## EXERCISE PROMPT:
Since the copy must hold text only, transcribe the data below exactly and omit the images.

[[ RAW DATA open ]]

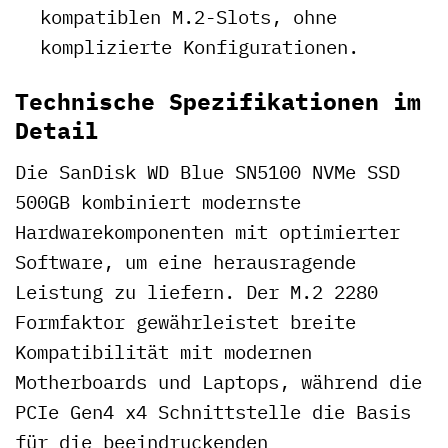
kompatiblen M.2-Slots, ohne
komplizierte Konfigurationen.
Technische Spezifikationen im
Detail
Die SanDisk WD Blue SN5100 NVMe SSD
500GB kombiniert modernste
Hardwarekomponenten mit optimierter
Software, um eine herausragende
Leistung zu liefern. Der M.2 2280
Formfaktor gewährleistet breite
Kompatibilität mit modernen
Motherboards und Laptops, während die
PCIe Gen4 x4 Schnittstelle die Basis
für die beeindruckenden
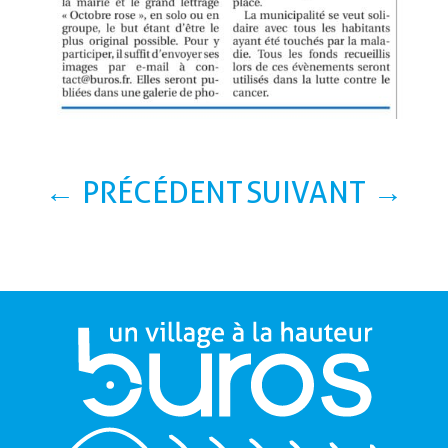
←
PRÉCÉDENT
SUIVANT
→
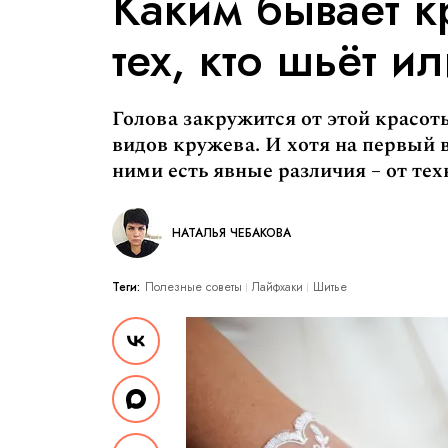
Каким бывает к
тех, кто шьёт и
Голова закружится от этой красо
видов кружева. И хотя на первый 
ними есть явные различия – от те
НАТАЛЬЯ ЧЕБАКОВА
Теги:
Полезные советы
Лайфхаки
Шитье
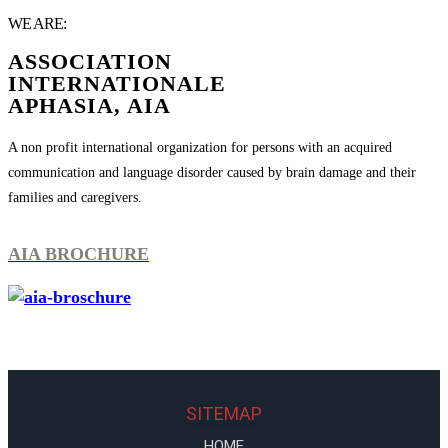
WE ARE:
ASSOCIATION
INTERNATIONALE
APHASIA, AIA
A non profit international organization for persons with an acquired
communication and language disorder caused by brain damage and their
families and caregivers.
AIA BROCHURE
SITEMAP
HOME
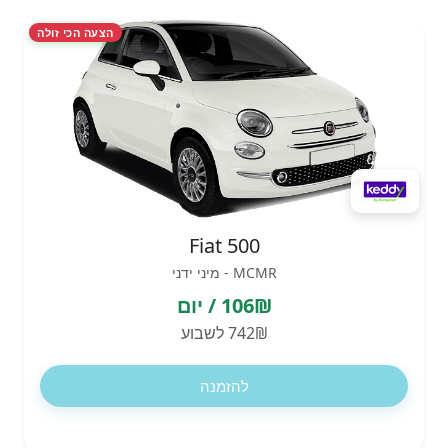
הצעה הכי זולה
Fiat 500
MCMR - מיני ידני
106₪ / יום
742₪ לשבוע
להזמנה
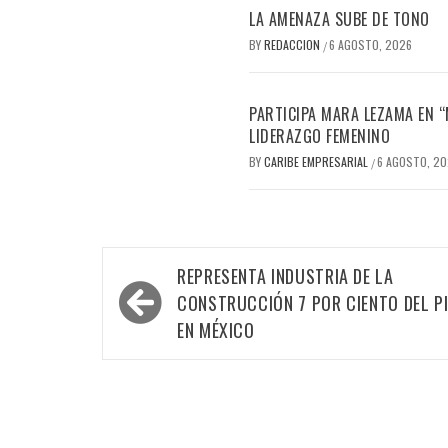
LA AMENAZA SUBE DE TONO
BY
REDACCION
6 AGOSTO, 2026
/
PARTICIPA MARA LEZAMA EN 
LIDERAZGO FEMENINO
BY
CARIBE EMPRESARIAL
6 AGOSTO, 2
/
Navegación
REPRESENTA INDUSTRIA DE LA
de
CONSTRUCCIÓN 7 POR CIENTO DEL P
entradas
EN MÉXICO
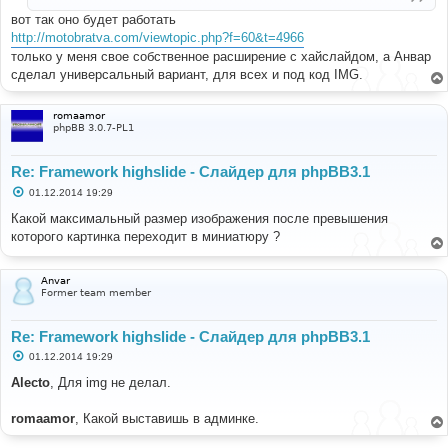
н
и
вот так оно будет работать
е
http://motobratva.com/viewtopic.php?f=60&t=4966
только у меня свое собственное расширение с хайслайдом, а Анвар
сделал универсальный вариант, для всех и под код IMG.
romaamor
phpBB 3.0.7-PL1
Re: Framework highslide - Слайдер для phpBB3.1
С
01.12.2014 19:29
о
о
Какой максимальный размер изображения после превышения
б
которого картинка переходит в миниатюру ?
щ
е
н
и
Anvar
е
Former team member
Re: Framework highslide - Слайдер для phpBB3.1
С
01.12.2014 19:29
о
о
Alecto
, Для img не делал.
б
щ
е
romaamor
, Какой выставишь в админке.
н
и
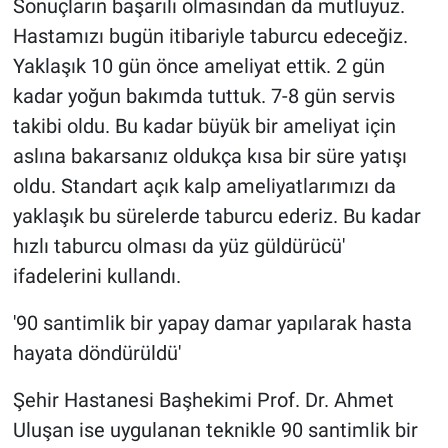
Sonuçların başarılı olmasından da mutluyuz.
Hastamızı bugün itibariyle taburcu edeceğiz.
Yaklaşık 10 gün önce ameliyat ettik. 2 gün
kadar yoğun bakımda tuttuk. 7-8 gün servis
takibi oldu. Bu kadar büyük bir ameliyat için
aslına bakarsanız oldukça kısa bir süre yatışı
oldu. Standart açık kalp ameliyatlarımızı da
yaklaşık bu sürelerde taburcu ederiz. Bu kadar
hızlı taburcu olması da yüz güldürücü'
ifadelerini kullandı.
'90 santimlik bir yapay damar yapılarak hasta
hayata döndürüldü'
Şehir Hastanesi Başhekimi Prof. Dr. Ahmet
Uluşan ise uygulanan teknikle 90 santimlik bir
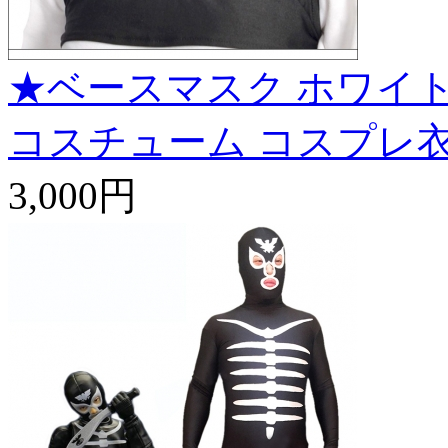
★ベースマスク ホワイト
コスチューム コスプレ
3,000円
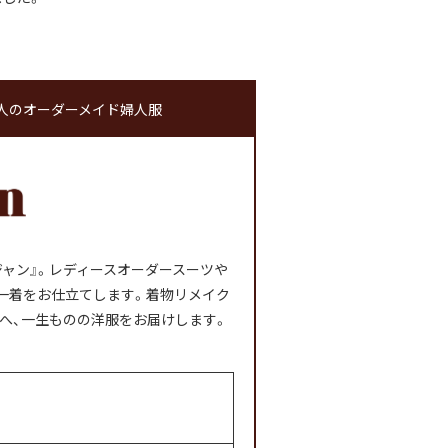
。大人のオーダーメイド婦人服
ャン』。レディースオーダースーツや
」一着をお仕立てします。着物リメイク
へ、一生ものの洋服をお届けします。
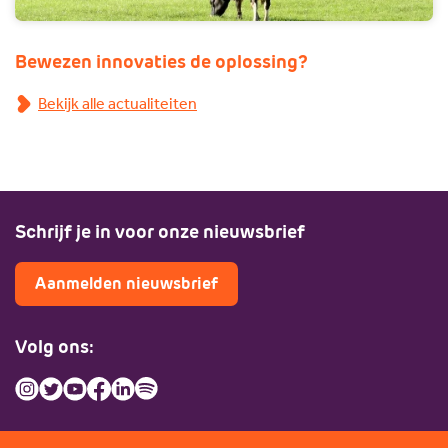
Bewezen innovaties de oplossing?
Bekijk alle actualiteiten
Schrijf je in voor onze nieuwsbrief
Aanmelden nieuwsbrief
Volg ons:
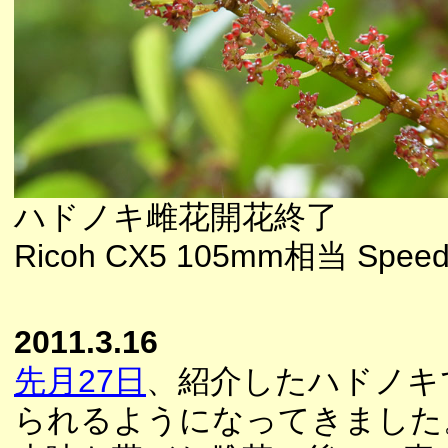
ハドノキ雌花開花終了
Ricoh CX5 105mm相当 Speedl
2011.3.16
先月27日
、紹介したハドノキ
られるようになってきました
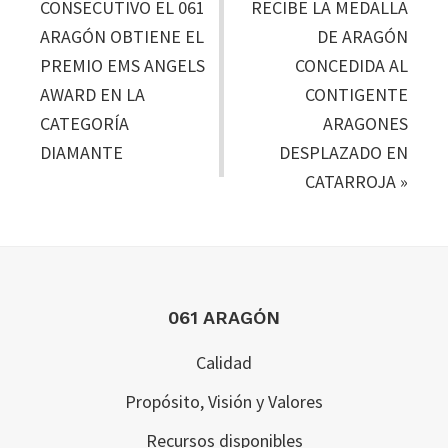
CONSECUTIVO EL 061
RECIBE LA MEDALLA
ARAGÓN OBTIENE EL
DE ARAGÓN
PREMIO EMS ANGELS
CONCEDIDA AL
AWARD EN LA
CONTIGENTE
CATEGORÍA
ARAGONES
DIAMANTE
DESPLAZADO EN
CATARROJA
»
Footer
061 ARAGÓN
Calidad
Propósito, Visión y Valores
Recursos disponibles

[[ RAW DATA closed ]]

## WRITTEN ANSWER:
kompatiblen M.2-Slots, ohne
komplizierte Konfigurationen.
Technische Spezifikationen im
Detail
Die SanDisk WD Blue SN5100 NVMe SSD
500GB kombiniert modernste
Hardwarekomponenten mit optimierter
Software, um eine herausragende
Leistung zu liefern. Der M.2 2280
Formfaktor gewährleistet breite
Kompatibilität mit modernen
Motherboards und Laptops, während die
PCIe Gen4 x4 Schnittstelle die Basis
für die beeindruckenden
←
PRÉCÉDENT
SUIVANT
→
Каким бывает к
тех, кто шьёт и
Голова закружится от этой красо
видов кружева. И хотя на первый 
ними есть явные различия – от те
НАТАЛЬЯ ЧЕБАКОВА
Теги:
Полезные советы
Лайфхаки
Шитье
WE ARE:
ASSOCIATION
INTERNATIONALE
APHASIA, AIA
A non profit international organization for persons with an acquired
communication and language disorder caused by brain damage and their
families and caregivers.
AIA BROCHURE
SITEMAP
HOME
הצעה הכי זולה
Fiat 500
MCMR - מיני ידני
106₪ / יום
742₪ לשבוע
להזמנה
LA AMENAZA SUBE DE TONO
BY
REDACCION
6 AGOSTO, 2026
/
PARTICIPA MARA LEZAMA EN 
LIDERAZGO FEMENINO
BY
CARIBE EMPRESARIAL
6 AGOSTO, 2
/
Navegación
REPRESENTA INDUSTRIA DE LA
de
CONSTRUCCIÓN 7 POR CIENTO DEL P
entradas
EN MÉXICO
н
и
вот так оно будет работать
е
http://motobratva.com/viewtopic.php?f=60&t=4966
только у меня свое собственное расширение с хайслайдом, а Анвар
сделал универсальный вариант, для всех и под код IMG.
romaamor
phpBB 3.0.7-PL1
Re: Framework highslide - Слайдер для phpBB3.1
С
01.12.2014 19:29
о
о
Какой максимальный размер изображения после превышения
б
которого картинка переходит в миниатюру ?
щ
е
н
и
Anvar
е
Former team member
Re: Framework highslide - Слайдер для phpBB3.1
С
01.12.2014 19:29
о
о
Alecto
, Для img не делал.
б
щ
е
romaamor
, Какой выставишь в админке.
н
и
Sonuçların başarılı olmasından da mutluyuz.
Hastamızı bugün itibariyle taburcu edeceğiz.
Yaklaşık 10 gün önce ameliyat ettik. 2 gün
kadar yoğun bakımda tuttuk. 7-8 gün servis
takibi oldu. Bu kadar büyük bir ameliyat için
aslına bakarsanız oldukça kısa bir süre yatışı
oldu. Standart açık kalp ameliyatlarımızı da
yaklaşık bu sürelerde taburcu ederiz. Bu kadar
hızlı taburcu olması da yüz güldürücü'
ifadelerini kullandı.
'90 santimlik bir yapay damar yapılarak hasta
hayata döndürüldü'
Şehir Hastanesi Başhekimi Prof. Dr. Ahmet
Uluşan ise uygulanan teknikle 90 santimlik bir
★ベースマスク ホワイト
コスチューム コスプレ
3,000円
。大人のオーダーメイド婦人服
ャン』。レディースオーダースーツや
」一着をお仕立てします。着物リメイク
へ、一生ものの洋服をお届けします。
Bewezen innovaties de oplossing?
Bekijk alle actualiteiten
Schrijf je in voor onze nieuwsbrief
Aanmelden nieuwsbrief
Volg ons:
ハドノキ雌花開花終了
Ricoh CX5 105mm相当 Speedl
2011.3.16
先月27日
、紹介したハドノキ
られるようになってきました
CONSECUTIVO EL 061
RECIBE LA MEDALLA
ARAGÓN OBTIENE EL
DE ARAGÓN
PREMIO EMS ANGELS
CONCEDIDA AL
AWARD EN LA
CONTIGENTE
CATEGORÍA
ARAGONES
DIAMANTE
DESPLAZADO EN
CATARROJA
»
Footer
061 ARAGÓN
Calidad
Propósito, Visión y Valores
Recursos disponibles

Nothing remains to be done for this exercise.